TASK PROMPT »
Write out, word for word, every line in the data below from the one containing "Malik Berkati" to the one containing "Ontwikkeld in samenwerking met", both of them included.

╭──

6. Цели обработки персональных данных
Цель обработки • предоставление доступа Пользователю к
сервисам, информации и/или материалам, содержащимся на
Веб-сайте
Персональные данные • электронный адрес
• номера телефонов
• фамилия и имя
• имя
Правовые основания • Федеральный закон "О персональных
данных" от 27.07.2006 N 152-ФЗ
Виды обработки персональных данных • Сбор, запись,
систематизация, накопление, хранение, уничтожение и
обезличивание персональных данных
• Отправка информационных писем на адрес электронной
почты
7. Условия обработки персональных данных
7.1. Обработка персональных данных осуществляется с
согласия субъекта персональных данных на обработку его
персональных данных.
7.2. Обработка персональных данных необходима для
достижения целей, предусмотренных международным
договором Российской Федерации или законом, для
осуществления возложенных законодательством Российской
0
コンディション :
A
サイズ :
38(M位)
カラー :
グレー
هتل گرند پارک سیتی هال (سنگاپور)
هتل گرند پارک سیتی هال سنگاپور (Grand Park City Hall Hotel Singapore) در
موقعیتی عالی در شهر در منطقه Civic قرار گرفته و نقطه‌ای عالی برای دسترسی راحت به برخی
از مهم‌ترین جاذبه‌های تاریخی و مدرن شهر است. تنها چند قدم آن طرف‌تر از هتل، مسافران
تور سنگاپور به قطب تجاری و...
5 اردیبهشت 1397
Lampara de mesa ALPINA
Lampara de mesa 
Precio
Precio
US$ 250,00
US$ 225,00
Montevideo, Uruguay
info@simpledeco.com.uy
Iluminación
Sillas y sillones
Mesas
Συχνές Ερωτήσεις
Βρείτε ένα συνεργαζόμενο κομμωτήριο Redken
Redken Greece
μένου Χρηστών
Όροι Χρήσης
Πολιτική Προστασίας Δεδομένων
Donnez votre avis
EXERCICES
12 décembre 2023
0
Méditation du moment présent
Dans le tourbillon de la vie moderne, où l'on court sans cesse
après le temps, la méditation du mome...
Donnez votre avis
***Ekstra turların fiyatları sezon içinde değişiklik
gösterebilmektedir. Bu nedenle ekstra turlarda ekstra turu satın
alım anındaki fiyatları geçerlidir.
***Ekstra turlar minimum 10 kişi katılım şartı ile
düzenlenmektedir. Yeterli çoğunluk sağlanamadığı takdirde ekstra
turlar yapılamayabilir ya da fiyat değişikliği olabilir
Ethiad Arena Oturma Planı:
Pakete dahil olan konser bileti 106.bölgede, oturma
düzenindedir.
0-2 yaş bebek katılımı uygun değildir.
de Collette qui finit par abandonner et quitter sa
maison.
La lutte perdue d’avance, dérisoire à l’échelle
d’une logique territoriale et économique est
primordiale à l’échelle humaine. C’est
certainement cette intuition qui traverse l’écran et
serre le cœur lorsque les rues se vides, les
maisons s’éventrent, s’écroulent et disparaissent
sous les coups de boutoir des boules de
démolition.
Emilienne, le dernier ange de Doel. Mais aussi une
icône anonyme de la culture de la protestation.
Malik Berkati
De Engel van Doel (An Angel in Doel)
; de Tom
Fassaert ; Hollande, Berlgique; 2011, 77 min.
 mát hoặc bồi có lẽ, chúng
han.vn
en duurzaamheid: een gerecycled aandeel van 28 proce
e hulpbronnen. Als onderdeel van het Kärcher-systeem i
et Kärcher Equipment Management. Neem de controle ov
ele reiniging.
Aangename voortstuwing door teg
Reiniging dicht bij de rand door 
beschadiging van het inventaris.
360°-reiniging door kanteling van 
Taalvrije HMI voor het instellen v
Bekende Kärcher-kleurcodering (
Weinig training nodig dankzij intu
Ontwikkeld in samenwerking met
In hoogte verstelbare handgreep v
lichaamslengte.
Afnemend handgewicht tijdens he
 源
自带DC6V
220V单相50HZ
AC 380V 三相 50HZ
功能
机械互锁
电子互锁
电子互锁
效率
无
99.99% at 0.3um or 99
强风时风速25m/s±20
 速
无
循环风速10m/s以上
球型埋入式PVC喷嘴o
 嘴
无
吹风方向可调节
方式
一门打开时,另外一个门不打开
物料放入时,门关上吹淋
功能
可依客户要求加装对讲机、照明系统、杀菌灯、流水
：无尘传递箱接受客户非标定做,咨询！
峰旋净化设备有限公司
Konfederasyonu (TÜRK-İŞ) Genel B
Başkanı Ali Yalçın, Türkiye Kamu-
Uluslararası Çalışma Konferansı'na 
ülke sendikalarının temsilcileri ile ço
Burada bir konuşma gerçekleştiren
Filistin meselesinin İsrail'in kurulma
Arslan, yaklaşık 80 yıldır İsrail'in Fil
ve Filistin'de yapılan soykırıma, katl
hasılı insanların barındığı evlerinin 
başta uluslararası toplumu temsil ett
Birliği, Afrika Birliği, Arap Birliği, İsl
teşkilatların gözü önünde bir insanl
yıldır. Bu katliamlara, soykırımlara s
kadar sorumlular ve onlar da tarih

╰──

ANSWER TO THIS EXERCISE »
Malik Berkati
De Engel van Doel (An Angel in Doel)
; de Tom
Fassaert ; Hollande, Berlgique; 2011, 77 min.
 mát hoặc bồi có lẽ, chúng
han.vn
en duurzaamheid: een gerecycled aandeel van 28 proce
e hulpbronnen. Als onderdeel van het Kärcher-systeem i
et Kärcher Equipment Management. Neem de controle ov
ele reiniging.
Aangename voortstuwing door teg
Reiniging dicht bij de rand door 
beschadiging van het inventaris.
360°-reiniging door kanteling van 
Taalvrije HMI voor het instellen v
Bekende Kärcher-kleurcodering (
Weinig training nodig dankzij intu
Ontwikkeld in samenwerking met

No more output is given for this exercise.